Murmurs of agreement raced around the room, among the passengers at first but then crew members began chiming in. Remarkably, when the Captain saw what was happening, he decided to get out in front of it.

“Mr. Faaborg ... we have gasoline for the small boats in plenty?”

The emaciated man I knew to be the chief engineer nodded firmly.

“ ... And bottles?” the Captain required of the chief steward. I didn’t speak Danish, so the Captain was told something I didn’t understand, but it sounded positive. The nod that accompanied the report seemed to confirm that.

The Captain took a walkie-talkie from his belt and began to speak into the mouthpiece rapidly. We could all hear, and feel, the engine spooling up and shortly sensed the ship begin to change course.

The Bosun gathered all the crew in the room around him and began giving them detailed instructions. Their huddle began splintering as individual crew members raced out of the room to do the Bosun’s bidding.

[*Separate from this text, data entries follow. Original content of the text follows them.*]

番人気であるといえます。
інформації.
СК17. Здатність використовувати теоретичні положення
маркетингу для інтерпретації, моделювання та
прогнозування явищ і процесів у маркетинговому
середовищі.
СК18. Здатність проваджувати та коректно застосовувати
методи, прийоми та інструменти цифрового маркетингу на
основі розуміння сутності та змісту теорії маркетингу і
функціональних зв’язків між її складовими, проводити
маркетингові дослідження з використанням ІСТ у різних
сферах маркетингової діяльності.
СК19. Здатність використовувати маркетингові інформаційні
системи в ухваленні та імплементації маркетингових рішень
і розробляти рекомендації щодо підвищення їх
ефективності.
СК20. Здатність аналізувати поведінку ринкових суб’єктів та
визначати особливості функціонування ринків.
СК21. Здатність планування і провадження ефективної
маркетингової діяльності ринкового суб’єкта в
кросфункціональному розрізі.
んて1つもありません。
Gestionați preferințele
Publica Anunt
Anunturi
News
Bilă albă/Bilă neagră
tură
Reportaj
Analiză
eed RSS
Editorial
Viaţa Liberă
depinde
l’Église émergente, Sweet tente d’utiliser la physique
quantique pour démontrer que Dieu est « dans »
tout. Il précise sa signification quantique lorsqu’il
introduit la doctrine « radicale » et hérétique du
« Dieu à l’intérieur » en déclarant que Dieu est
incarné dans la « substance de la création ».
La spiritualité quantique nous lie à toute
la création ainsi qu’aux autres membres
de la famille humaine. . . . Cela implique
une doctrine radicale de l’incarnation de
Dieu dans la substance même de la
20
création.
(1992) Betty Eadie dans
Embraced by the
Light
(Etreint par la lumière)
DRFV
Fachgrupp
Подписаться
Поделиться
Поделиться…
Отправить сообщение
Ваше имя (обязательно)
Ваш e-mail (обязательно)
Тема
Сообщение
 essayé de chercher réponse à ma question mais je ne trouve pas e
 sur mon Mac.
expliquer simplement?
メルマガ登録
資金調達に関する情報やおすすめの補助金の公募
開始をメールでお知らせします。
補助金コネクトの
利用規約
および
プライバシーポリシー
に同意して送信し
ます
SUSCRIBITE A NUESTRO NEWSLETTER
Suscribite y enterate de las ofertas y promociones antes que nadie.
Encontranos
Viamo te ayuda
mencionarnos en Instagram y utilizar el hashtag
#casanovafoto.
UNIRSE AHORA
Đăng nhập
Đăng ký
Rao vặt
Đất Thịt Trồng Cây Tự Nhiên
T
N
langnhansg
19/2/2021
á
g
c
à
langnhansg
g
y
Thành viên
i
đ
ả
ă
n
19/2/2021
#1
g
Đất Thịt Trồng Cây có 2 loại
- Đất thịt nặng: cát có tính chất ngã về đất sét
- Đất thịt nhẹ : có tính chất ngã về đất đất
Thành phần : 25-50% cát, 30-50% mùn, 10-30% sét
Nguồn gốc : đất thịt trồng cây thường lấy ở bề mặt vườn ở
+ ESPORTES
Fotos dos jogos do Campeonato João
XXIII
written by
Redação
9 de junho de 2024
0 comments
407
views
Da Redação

I wound up chatting with a group of passengers, telling them what I knew and making suggestions as to how we could each contribute to the common purpose of defending the ship, and ourselves. Shortly, we broke up also, assigning ourselves tasks to complete.

The Captain looked around for a moment, then left in a dignified saunter toward the bridge.


The ship began to alter course away from the three small ships visible only from the height of the bridge. Instead of simply reversing our direction of travel, the Captain elected to make knots for an Australian destroyer that answered the initial mayday call. The warship was headed our way as fast as they could move.